Some people receive a work-related bonus at the end of the year. If it’s a sizable bonus, this could impact your six-month average, making it harder to qualify for bankruptcy. The rule of thumb is, if you get your work-related bonus in December, make an effort to file before you receive the bonus. And if you get your annual bonus in January, try to file beforehand.
Your bankruptcy attorney will review your projected tax refund and any work-related bonuses and begin to exempt potential tax returns toward the end of the year. They’ll also let you know if certain assets can’t be exempted, as both your attorney and the trustee will be reviewing the same tax returns to review your assets and see if you qualify for Chapter 7.
Let your attorney know about any annual bonuses that you expect. Even a bonus of $5,000 could add almost $1,000 per month to your monthly average if you don’t file at the right time.
When you complete your 341 meeting doesn’t really matter; the only thing to plan for is when you file for Chapter 7 bankruptcy. Your 341 meeting is going to occur four to five weeks after your filing date, while the court is only going to look at what you received prior to the date you filed. They won’t generally look at what you receive after this date, with the exception of a tax refund.
There are always advantages to filing well before tax season. Once you get into January, your entire tax refund will be the property of the bankruptcy estate. It won’t be a pro-rated portion.

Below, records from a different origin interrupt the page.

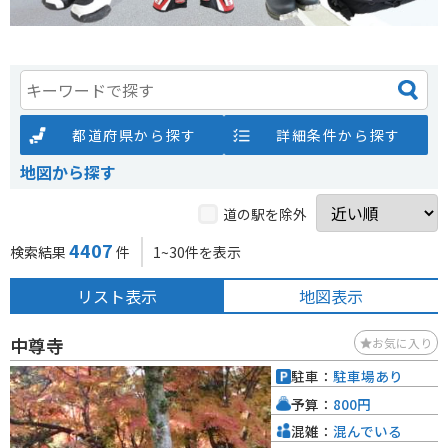
都道府県から探す
詳細条件から探す
地図から探す
道の駅を除外
4407
検索結果
件
1~30件を表示
リスト表示
地図表示
中尊寺
お気に入り
駐車：
駐車場あり
予算：
800円
混雑：
混んでいる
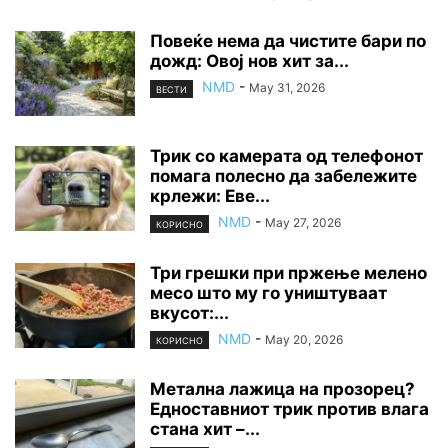
Повеќе нема да чистите бари по
дожд: Овој нов хит за...
NMD
-
May 31, 2026
ВЕСТИ
Трик со камерата од телефонот
помага полесно да забележите
крлежи: Еве...
NMD
-
May 27, 2026
КОРИСНО
Три грешки при пржење мелено
месо што му го уништуваат
вкусот:...
NMD
-
May 20, 2026
КОРИСНО
Метална лажица на прозорец?
Едноставниот трик против влага
стана хит –...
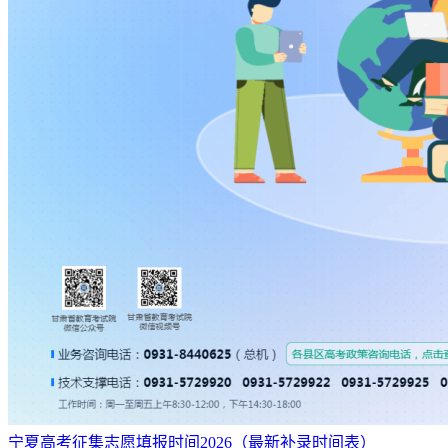
宁夏高考征集志愿填报时间2026（最新补录时间表）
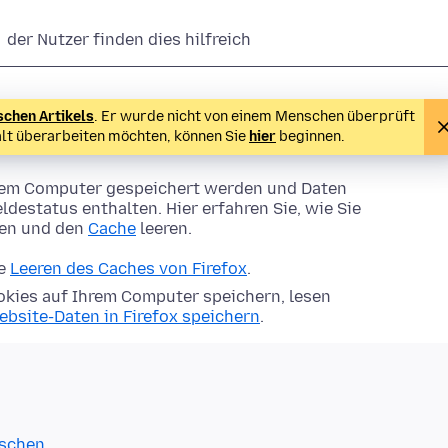
der Nutzer finden dies hilfreich
schen Artikels
. Er wurde nicht von einem Menschen überprüft
alt überarbeiten möchten, können Sie
hier
beginnen.
Ihrem Computer gespeichert werden und Daten
ldestatus enthalten. Hier erfahren Sie, wie Sie
hen und den
Cache
leeren.
ie
Leeren des Caches von Firefox
.
kies auf Ihrem Computer speichern, lesen
ebsite-Daten in Firefox speichern
.
öschen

And when you do get your tax return, the trustee of the estate is going to want to know how you spent your tax refund. In their mind, that money belongs to the trustee and should go to your creditors.
The trustee will ask what you spent that money on. Did you spend it on plastic surgery, for example? Did you buy something you wanted, but didn’t need?

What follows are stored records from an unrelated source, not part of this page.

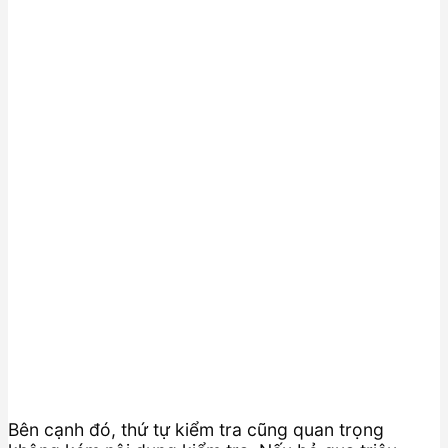
Bên cạnh đó, thứ tự kiểm tra cũng quan trọng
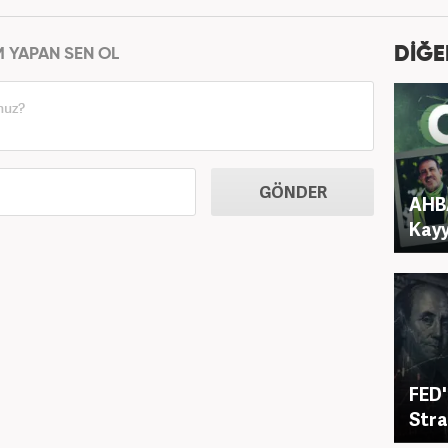
DİĞE
M YAPAN SEN OL
GÖNDER
AHBA
Kay
FED'
Stra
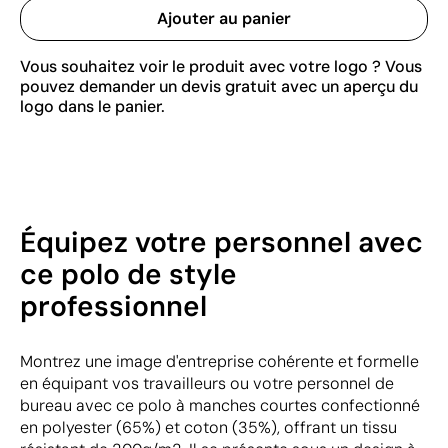
Ajouter au panier
Vous souhaitez voir le produit avec votre logo ? Vous
pouvez demander un devis gratuit avec un aperçu du
logo dans le panier.
Équipez votre personnel avec
ce polo de style
professionnel
Montrez une image d'entreprise cohérente et formelle
en équipant vos travailleurs ou votre personnel de
bureau avec ce polo à manches courtes confectionné
en polyester (65%) et coton (35%), offrant un tissu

This makes the first three to four months of the year a bit of a balancing act. You don’t want to lose your refund, but on the other hand, you don’t want a trustee to be irritated with how you spent your refund. It can become complicated, and speaking with a bankruptcy attorney well ahead of time is best.
In the past, bankruptcy filings were often reduced once the Thanksgiving season rolled around. Today, for many families, holiday stress sometimes highlights how much debt they are truly in and pushes them to file.
While you can legally file at any time of the year, your tax returns are more relevant for the next year. Still, it’s important to remember that the biggest factor to consider isn’t when you file, but rather if your income level qualifies you for Chapter 7 to begin with.